By PAISLEY DODDS AND SYLVIA HUI | AP
Published: Aug 7, 2010 22:08 Updated: Aug 7, 2010 22:08
LONDON: Britain's first "anti-terror" summer camp opened Saturday, with the goal
of teaching Muslim youth how to rebuff extremists who try to recruit them at schools
and in online chat rooms.
The three-day event hopes to equip hundreds of students with arguments from the
Qur'an on how to respond to people with radical beliefs, encounters some at the
camp said happen regularly.
The issue of Islamist recruiting has made steady headlines in Britain after suspects
in high-profile terrorism cases were reportedly radicalized while studying at elite
UK
universities or after listening to imams who preach holy war.
"We want to give youngsters a balanced view of Islam and to remove the misconception
of what jihad actually is," organizer Muhammad Tahir ul-Qadri told The Associated
Press. "Extremists have confined the act of jihad to the act of militancy and violence.
This is totally wrong according to Qur'anic commandments." In March, the Pakistani
scholar who now lives in Toronto issued a 600-page fatwa, or religious edict, against
terrorist acts like suicide bombing.
Some 1,300 high school and university students are expected to study his fatwa
and hear about moderate Islam at the camp at Warwick University in Coventry. Ul-Qadri
said that in a series of lectures and debates, he would convince the students "why
suicide bombing makes one a disbeliever, and why terrorists will go to hell fire."
Muslim conferences aimed at helping youths tackle extremism are not new — some US
organizations have even reached out to Muslim rappers and musicians in an effort
to encourage youths to use music and other means as a form of protest rather than
violence.
But the issue is particularly timely in Britain. Omar Sheikh, a British citizen
who orchestrated the killing of journalist Daniel Pearl, was reportedly recruited
while studying at the London School of Economics. Umar Farouk Abdulmutallab, a young
Nigerian accused of trying to detonate a bomb hidden in his underwear on a flight
from Amsterdam last year, also was said to be radicalized while studying in London.

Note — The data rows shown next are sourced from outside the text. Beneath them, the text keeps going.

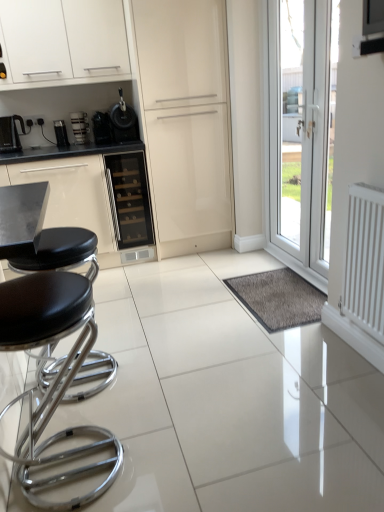 Question: Is white glossy cabinet at upper left positioned beyond the bounds of matte black coffee machine at left, positioned as the 1th coffee machine in left-to-right order?

Choices:
 (A) yes
 (B) no

Answer: (A)

Question: Would you say matte black coffee machine at left, positioned as the 1th coffee machine in left-to-right order, is part of white glossy cabinet at upper left's contents?

Choices:
 (A) yes
 (B) no

Answer: (B)

Question: From a real-world perspective, is white glossy cabinet at upper left positioned under matte black coffee machine at left, the second coffee machine from the right, based on gravity?

Choices:
 (A) no
 (B) yes

Answer: (A)

Question: Is white glossy cabinet at upper left far from matte black coffee machine at left, the second coffee machine from the right?

Choices:
 (A) no
 (B) yes

Answer: (A)

Question: Is white glossy cabinet at upper left at the left side of matte black coffee machine at left, the second coffee machine from the right?

Choices:
 (A) yes
 (B) no

Answer: (B)

Question: In the image, is glossy cream cabinet at center on the left side or the right side of white glossy cabinet at upper left?

Choices:
 (A) right
 (B) left

Answer: (A)

Question: Based on their sizes in the image, would you say glossy cream cabinet at center is bigger or smaller than white glossy cabinet at upper left?

Choices:
 (A) small
 (B) big

Answer: (B)

Question: From the image's perspective, is glossy cream cabinet at center positioned above or below white glossy cabinet at upper left?

Choices:
 (A) below
 (B) above

Answer: (A)

Question: Which is correct: glossy cream cabinet at center is inside white glossy cabinet at upper left, or outside of it?

Choices:
 (A) inside
 (B) outside

Answer: (B)

Question: From a real-world perspective, relative to white matte radiator at right, is transparent glass door at right vertically above or below?

Choices:
 (A) below
 (B) above

Answer: (B)

Question: In terms of width, does transparent glass door at right look wider or thinner when compared to white matte radiator at right?

Choices:
 (A) wide
 (B) thin

Answer: (B)

Question: From the image's perspective, relative to white matte radiator at right, is transparent glass door at right above or below?

Choices:
 (A) below
 (B) above

Answer: (B)

Question: In terms of size, does transparent glass door at right appear bigger or smaller than white matte radiator at right?

Choices:
 (A) big
 (B) small

Answer: (A)

Question: Would you say satin black coffee machine at center, acting as the 2th coffee machine starting from the left, is to the left or to the right of transparent glass door at right in the picture?

Choices:
 (A) right
 (B) left

Answer: (B)

Question: Considering their positions, is satin black coffee machine at center, acting as the 2th coffee machine starting from the left, located in front of or behind transparent glass door at right?

Choices:
 (A) front
 (B) behind

Answer: (B) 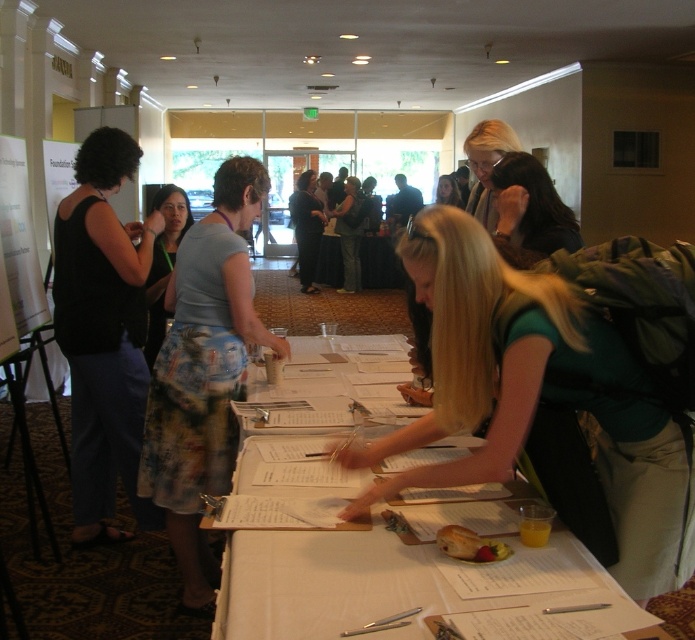 Is golden brown bread at table center shorter than blonde hair at center?

Correct, golden brown bread at table center is not as tall as blonde hair at center.

Which is behind, point (475, 547) or point (457, 189)?

The point (457, 189) is behind.

You are a GUI agent. You are given a task and a screenshot of the screen. Output one action in this format:
    pyautogui.click(x=<x>, y=<y>)
    Task: Click on the golden brown bread at table center
    
    Given the screenshot: What is the action you would take?
    click(468, 545)

Does black fabric tank top at left have a lesser height compared to dark brown hair at upper right?

Incorrect, black fabric tank top at left's height does not fall short of dark brown hair at upper right's.

Between point (98, 340) and point (498, 237), which one is positioned in front?

Point (498, 237)

Between point (97, 476) and point (505, 164), which one is positioned behind?

Point (97, 476)

This screenshot has height=640, width=695. I want to click on black fabric tank top at left, so click(104, 333).

Does matte blue shirt at center appear on the left side of golden brown bread at table center?

Indeed, matte blue shirt at center is positioned on the left side of golden brown bread at table center.

Who is more distant from viewer, (154,308) or (455,531)?

Point (154,308)

Locate an element on the screen. matte blue shirt at center is located at coordinates (163, 260). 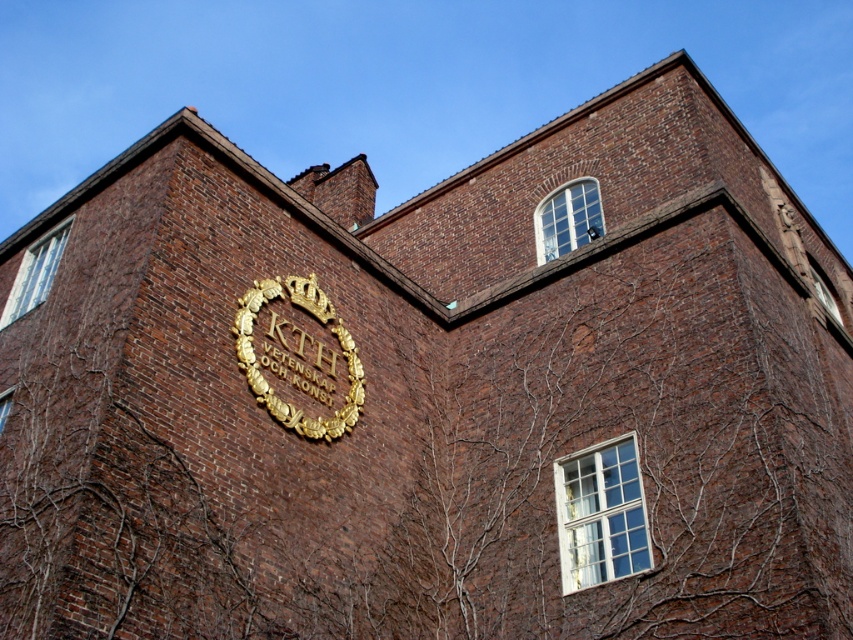 You are standing in front of the brick building and want to locate the white glass window at center. According to the coordinates provided, what are the exact coordinates where you should look to find it?

The white glass window at center is located at the coordinates point (x=601, y=513).

You are an architect analyzing the building facade. You need to determine which window is shorter between the white glass window at center and the clear glass window at lower left. Which one is shorter?

The white glass window at center is shorter than the clear glass window at lower left.

You are standing in front of the brick building and see the point at coordinates (601, 513). Based on the scene description, can you determine which object this point is located on?

The point at coordinates (601, 513) is located on the white glass window at center. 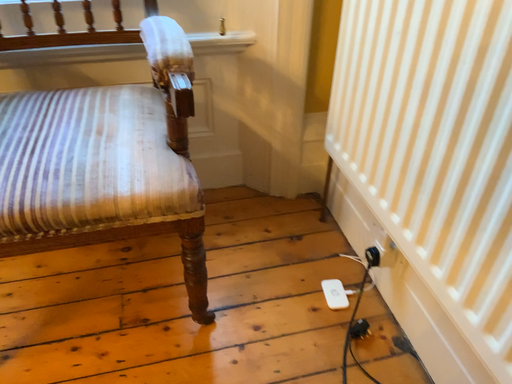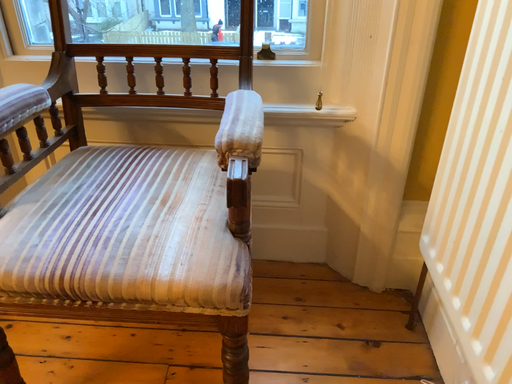 Question: Which way did the camera rotate in the video?

Choices:
 (A) rotated right
 (B) rotated left

Answer: (B) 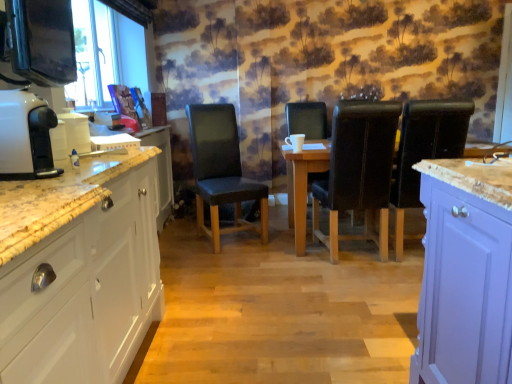 Find the location of a particular element. The image size is (512, 384). vacant area in front of leather at center, which is counted as the second chair, starting from the right is located at coordinates (362, 282). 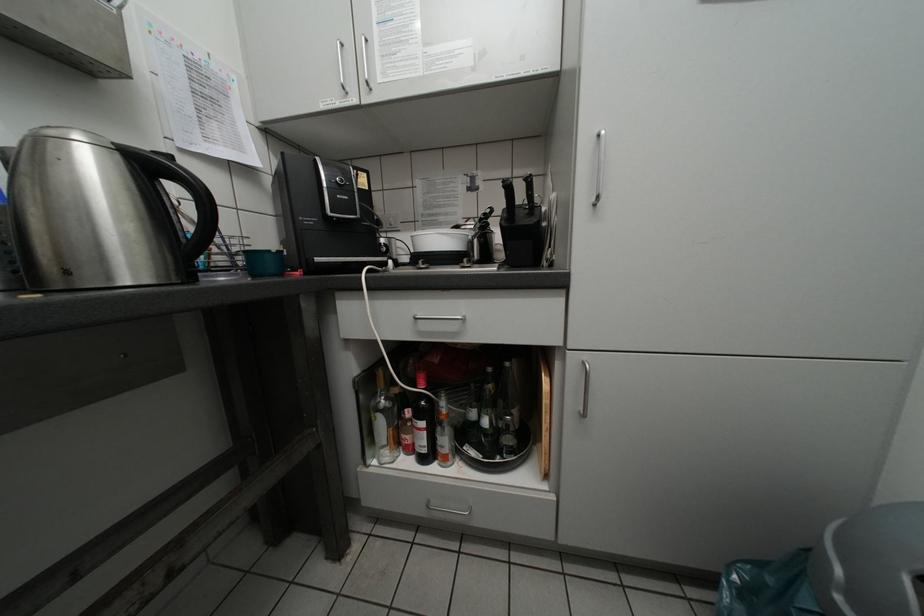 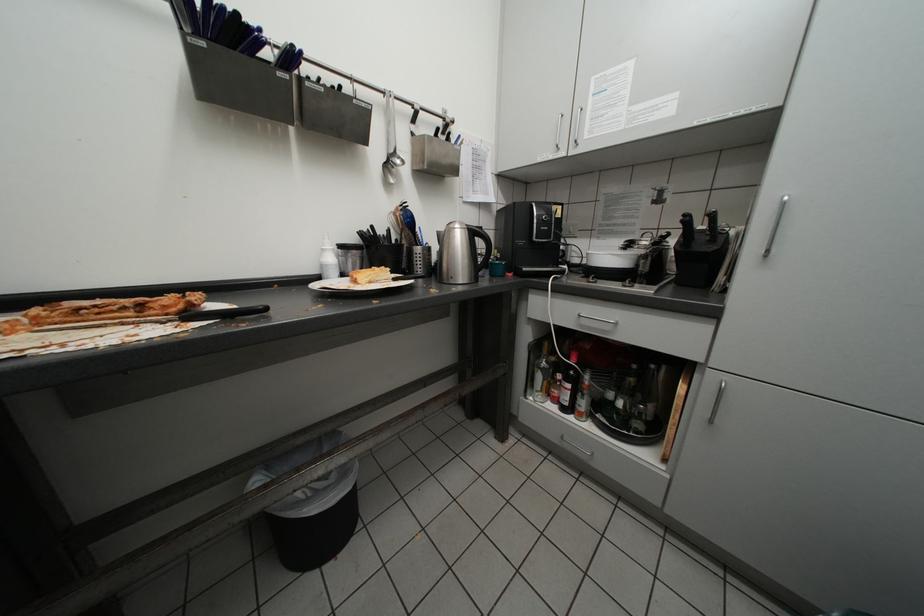 Question: The camera is either moving clockwise (left) or counter-clockwise (right) around the object. The first image is from the beginning of the video and the second image is from the end. Is the camera moving left or right when shooting the video?

Choices:
 (A) Left
 (B) Right

Answer: (B)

Many in Britain still reel from memories of the suicide bombing attack on London's
transit system in July 2005, in which four homegrown terrorists — including two
youths aged just 18 and 19 — killed themselves and dozens of other commuters.
Britain is home to some influential preachers of radical Islam, the most well-known
of them being imprisoned Egyptian-born radical cleric Mustafa Kamal Mustafa, also
known as Abu Hamza Al-Masri. The one-eyed, hook-handed hard-liner used to be head
of London's Finsbury Park Mosque, said to be a meeting point for extremists, and
is accused of setting up a terrorist training camp in rural Oregon.
"For years hate speech was allowed to flourish in Britain so you had preachings
from radical imams igniting the passions of youths and dividing the community,"
ul-Qadri said. "It's now time to repair this." For many of the young Muslims attending
the camp, joining a terrorist group to wage holy war jarred with their moderate
believes. But they said extremists are outspoken at universities, and they lack
the right arguments to counter radicals who approach them.
"I have had some experiences especially at university (with radicals)," said
Tahseen Khalid, a 24-year-old university student in business and international politics.
"They haven't really worked on me ... I'm not confused. I believe terrorism is
quite alien to the culture we were brought up in. I just want the information to
help me argue the case in the strongest way," said Khalid, a Pakistani who was born
and grew up in Britain.
Teacher Samra Adri, 33, said she also met with extremist groups while at university.
She said young British Muslims often lack proper religious education and don't have
a clear alternative viewpoint to militant rhetoric.
"You hear in the news everyday about Afghanistan, Pakistan, what America's doing
... many Muslims are obviously angry about the political situation in the world,
but they don't understand exactly how a Muslim should react," said Adri, who lives
in London.
A bigger problem is that the myriad Muslim organizations in Britain representing
rival factions often contradict and attack each other's ideologies and political
agendas. One of these groups, the Islamic Society of Britain, condemned the conference
as a big public relations exercise and said it does not target the youths who are
really vulnerable to radicalism.
Justin Gest, an academic on migration studies at the London School of Economics
and Political Science, said the conference would at least expose young people to
alternatives of what "good Islam" can be.
"If it changes one young Muslim's views about what is real Islam, that's a good
thing," he said. "How many of their minds will change I don't know."